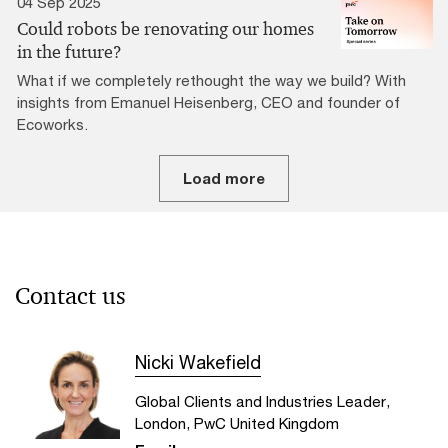
04 Sep 2025
Could robots be renovating our homes
in the future?
What if we completely rethought the way we build? With
insights from Emanuel Heisenberg, CEO and founder of
Ecoworks.
Load more
Contact us
Nicki Wakefield
Global Clients and Industries Leader,
London, PwC United Kingdom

---*---

### How to complete this task
The data above should be repeated in full and exactly, with no pictures carried over.

### Response to the task
04 Sep 2025
Could robots be renovating our homes
in the future?
What if we completely rethought the way we build? With
insights from Emanuel Heisenberg, CEO and founder of
Ecoworks.
Load more
Contact us
Nicki Wakefield
Global Clients and Industries Leader,
London, PwC United Kingdom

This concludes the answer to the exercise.